Zhang’s memoir has an incredible sense of place, and without any background in Chinese history or culture, I found myself easily absorbed into the world she creates. In one respect, the dehumanizing environments and relationships she navigates hardly seem foreign. Yet she simultaneously portrays communism as a distinctly oppressive system exercising extreme control over her everyday life. Ultimately, Zhang succeeds in writing a sharp critique of communism China without catering to a capitalist readership.

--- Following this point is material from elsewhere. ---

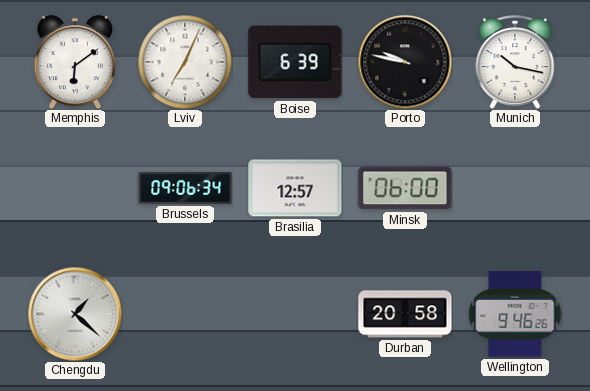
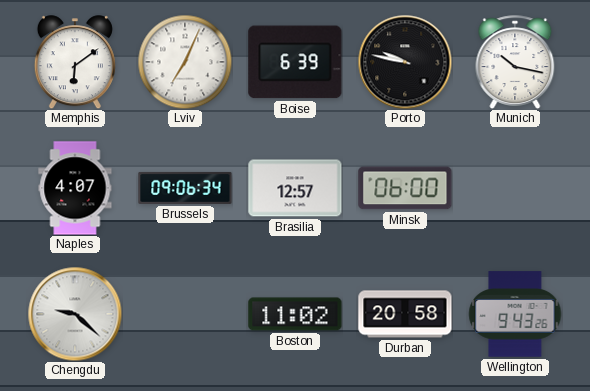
Naples: none -> 4:07
Chengdu: 1:22 -> 9:22
Boston: none -> 11:02
Wellington: 9:46 -> 9:43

The plot starts unfolding when the precocious teenager is pulled out of school by her mother and put to work in a government factory. From her family’s perspective, this is the opportunity of a lifetime, as the government has given workers a limited window of time to retire and offer relatives their enviable position. To Zhang, who excels in school and has her hopes set on becoming a journalist, it is devastating. While she has no choice but to accept the job, she does anything but resign herself to her situation. In fact, Zhang goes on to eventually lead the largest demonstration by workers in Nanjing, China during the entire democracy movement.

"Socialism Is Great!"'s strength lies in part in its genuine complexity. This is not a perfectly PC memoir: we learn about faulted characters and their relationships to one another in the midst of a dictatorship. What makes the book both gripping and empowering is that Zhang is always stretching herself to move closer towards her aspirations. Each love affair is a unique experience and life lesson, as the obstacles she faces are simply changed routes in the path to her inevitable success. That this autobiographical work is about a suppressed intellectual living through intense political turbulence makes this an important historical perspective in addition to an excellent memoir.